When she learns, seconds later, that the ballot recount that could help her win Nevada was approved, she starts celebrating and crying tears of joy. The contrast between that elation and her indifference to her own mother’s death could make a character—the lead character or otherwise—irredeemable in the eyes of an audience.
But Louis-Dreyfus pulls it off.
“That mix of laugh, almost crying hysteria—name me another human that can play that,” Mandel says.
More precarious a performance, perhaps, is when Selina realizes that the public’s assumption that she’s grieving is actually doing wonders for her polling numbers. The “death bump,” it’s called. And so she begins to capitalize on it, using the well-wishers keeping vigil outside her mother’s house for a photo op.
It’s only seconds before Selina has to give the eulogy at the funeral, and she learns that she lost the Nevada recount and thus the popular vote in the election, that she begins crying. Weeping, even.
The whole episode reveals another layer to the extent that Selina Meyer isn’t, at least in the traditional sense, a good person. But is there ever a concern that she might be too bad of a person?
“Absolutely,” Mandel says. “But I think if we’re not concerned about that then we’re not doing our jobs. If we’re not willing to get to that line, then we’re pulling back somehow. When you watch that episode, she says some horrible things but you feel terrible for her because I think you understand why she’s saying them.”
Her behavior shows just how invested she is in her professional life. And it’s not that it’s at the expense of her personal life. It’s that her personal life is more complicated than we knew. If anything, Selina’s reaction to her mother’s death hints at how she became the way she is.

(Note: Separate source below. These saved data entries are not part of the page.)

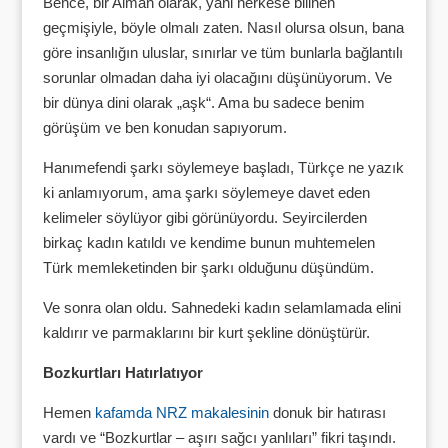
Bence, bir Alman olarak, yani herkese bilinen
geçmişiyle, böyle olmalı zaten. Nasıl olursa olsun, bana
göre insanlığın uluslar, sınırlar ve tüm bunlarla bağlantılı
sorunlar olmadan daha iyi olacağını düşünüyorum. Ve
bir dünya dini olarak „aşk“. Ama bu sadece benim
görüşüm ve ben konudan sapıyorum.
Hanımefendi şarkı söylemeye başladı, Türkçe ne yazık
ki anlamıyorum, ama şarkı söylemeye davet eden
kelimeler söylüyor gibi görünüyordu. Seyircilerden
birkaç kadın katıldı ve kendime bunun muhtemelen
Türk memleketinden bir şarkı olduğunu düşündüm.
Ve sonra olan oldu. Sahnedeki kadın selamlamada elini
kaldırır ve parmaklarını bir kurt şekline dönüştürür.
Bozkurtları Hatırlatıyor
Hemen
kafamda NRZ makalesinin
donuk bir hatırası
vardı ve “Bozkurtlar – aşırı sağcı yanlıları” fikri taşındı.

Especially in how Selina can’t stomach her daughter Catherine’s reaction to the news, mocking her sadness and avoiding comforting her, you see the full circle that may have begun with Selina’s own mother. She complains that her mother always either criticized or ignored her—just as she does the entire episode to Catherine.
“It’s Veep’s take on death, and hopefully it gives you everything you want out of Veep’s take on death,” Mandel says. “That it’s uncomfortable and funny as I wanted it to be.”